On the client, or front end, of the typical client/server configuration is a user workstation operating with a Graphical User Interface (GUI) platform, usually Microsoft Windows, Macintosh, or Motif. At the back end of the configuration is a database server, often managed by a UNIX, Netware, Windows NT, or VMS operating system.

Client/server architecture also takes the form of a server-to-server configuration. In this arrangement, one server plays the role of a client, requesting database services from another server. Multiple database servers can look like a single logical database, providing transparent access to data that is spread around the network.

Designing an efficient client/server application is somewhat of a balancing act, the goal of which is to evenly distribute execution of tasks among processors while making optimal use of available resources.
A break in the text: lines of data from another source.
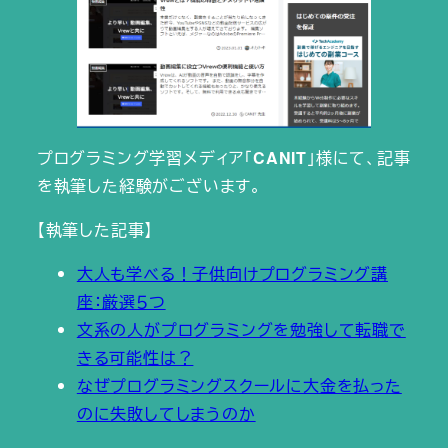
プログラミング学習メディア「
CANIT
」様にて、記事
を執筆した経験がございます。
【執筆した記事】
大人も学べる！子供向けプログラミング講
座：厳選５つ
文系の人がプログラミングを勉強して転職で
きる可能性は？
なぜプログラミングスクールに大金を払った
のに失敗してしまうのか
Given the increased complexity and processing power required to manage a graphical user interface (GUI) and the increased demands for throughput on database servers and networks, achieving the proper distribution of tasks is challenging. Client/server systems are inherently more difficult to develop and manage than traditional host-based application systems because of the following challenges:

The components of a client/server system are distributed across more varied types of processors. There are many more software components that manage client, network, and server functions, as well as an array of infrastructure layers, all of which must be in place and configured to be compatible with each other.

The complexity of GUI applications far outweighs that of their character-based predecessors. GUIs are capable of presenting much more information to the user and providing many additional navigation paths to elements of the interface.
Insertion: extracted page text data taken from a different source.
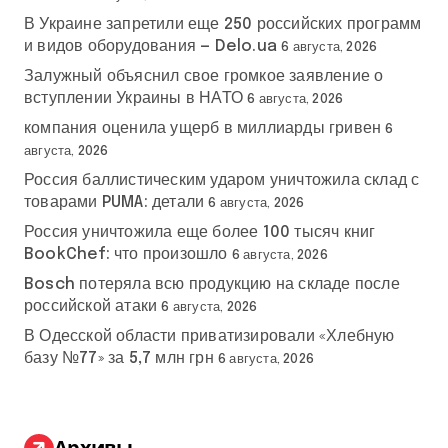
В Украине запретили еще 250 российских программ
и видов оборудования — Delo.ua
6 августа, 2026
Залужный объяснил свое громкое заявление о
вступлении Украины в НАТО
6 августа, 2026
компания оценила ущерб в миллиарды гривен
6
августа, 2026
Россия баллистическим ударом уничтожила склад с
товарами PUMA: детали
6 августа, 2026
Россия уничтожила еще более 100 тысяч книг
BookChef: что произошло
6 августа, 2026
Bosch потеряла всю продукцию на складе после
российской атаки
6 августа, 2026
В Одесской области приватизировали «Хлебную
базу №77» за 5,7 млн грн
6 августа, 2026
Архивы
Troubleshooting performance problems and errors is more difficult because of the increased number of components and layers in the system.

Databases in a Client/Server Architecture

Client/server technologies have changed the look and architecture of application systems in two ways. Not only has the supporting hardware architecture undergone substantial changes, but there have also been significant changes in the approach to designing the application logic of the system.

Prior to the advent of client/server technology, most Oracle applications ran on a single node. Typically, a character-based SQL*Forms application would access a database instance on the same machine with the application and the RDBMS competing for the same CPU and memory resources. Not only was the system responsible for supporting all the database processing, but it was also responsible for executing the application logic. In addition, the system was burdened with all the I/O processing for each terminal on the system; each keystroke and display attribute was controlled by the same processor that processed database requests and application logic.

Client/server systems change this architecture considerably by splitting all of the interface management and much of the application processing from the host system processor and distributing it to the client processor.

Combined with the advances in hardware infrastructure, the increased capabilities of RDBMS servers have also contributed to changes in the application architecture. Prior to the release of Oracle7, Oracle's RDBMS was less sophisticated in its capability to support the processing logic necessary to maintain the integrity of data in the database. For example, primary and foreign key checking and enforcement was performed by the application. As a result, the database was highly reliant on application code for enforcement of business rules and integrity, making application code bulkier and more complex. Figure 2.1 illustrates the differences between traditional host-based applications and client/server applications. Client/server database applications can take advantage of the Oracle7 server features for implementation of some of the application logic.